A concentração em Oklahoma, mais especificamente em Tulsa, de povos brancos, negros e imigrantes-que também eram atacados por grupos radicais-triplicou naquela época. Isso ocorreu devido a descoberta de poços de petróleo.

Assim como na Alemanha nazista, ocorreram a segregação em bairros. O de ampla maioria negra se chamava Greenwood, que por sinal era o bairro comercial mais próspero e muito bem posicionado de maneira econômica. Foi conhecido naquela época como a “Wall Street negra”, termo racista referido naquela época.

Foto do bairro de Greenwood, 1921. Reprodução/Bloomberg Philanthropies

Tudo mudou no dia 30 de maio de 1921, quando o caso Dick Rowland aconteceu. Após uma mulher branca ter feito acusações-que provavelmente são falsas-contra Dick que era um homem negro, de te-la abusado sexualmente, instalou-se uma tensão em Tulsa. Que levou a um dos casos mais inacreditáveis da historia racista americana, o massacre de Tulsa.

Após o xerife ter recebido informações sobre o linchamento Dick Rowland, cerca de 80 homens negros se armaram e foram até o tribunal onde acontecia o julgamento para evitar que isso acontecesse.

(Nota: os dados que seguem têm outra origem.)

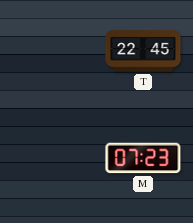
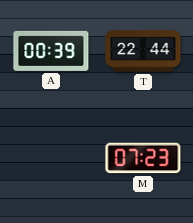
A: none -> 00:39
T: 22:45 -> 22:44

Onde a KKK e outros grupos radicalistas também estava presentes e armados. Em meio a tensão do julgamento, um homem negro recusou a entregar sua pistola para um homem branco, o que causou um estopim para o evento.

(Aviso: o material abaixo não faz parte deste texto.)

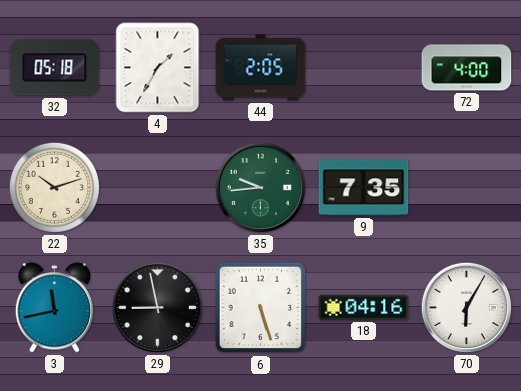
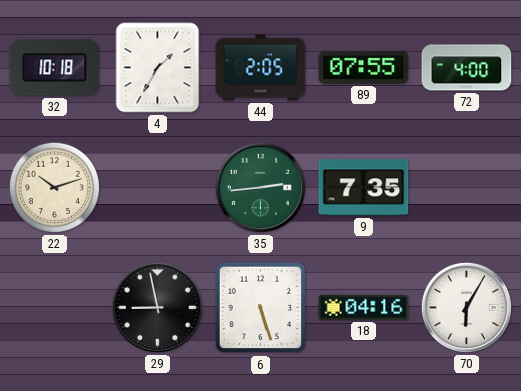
32: 05:18 -> 10:18
89: none -> 07:55
35: 9:44 -> 2:44
3: 11:43 -> none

Para conter o conflito e não atingir outras cidades de população branca, foi feito um cerco a Greenwood. Onde acontecia todo o cenário de violência, mortes e saques contra o bairro popularmente negro. O termo racista na época foi referido como a “A revolta dos negros”. Cerca de 300 pessoas morreram no dia e mais de 8000 ficaram feridas. A maioria entre mortes e pessoas machucadas, eram negros.

“Mas qual seria a relevância dos acontecimentos de Tulsa para a série Watchmen?” Simples, a nova minissérie da HBO se passa na cidade de Oklahoma, onde aconteceu o massacre e possui um forte vinculo com a narrativa.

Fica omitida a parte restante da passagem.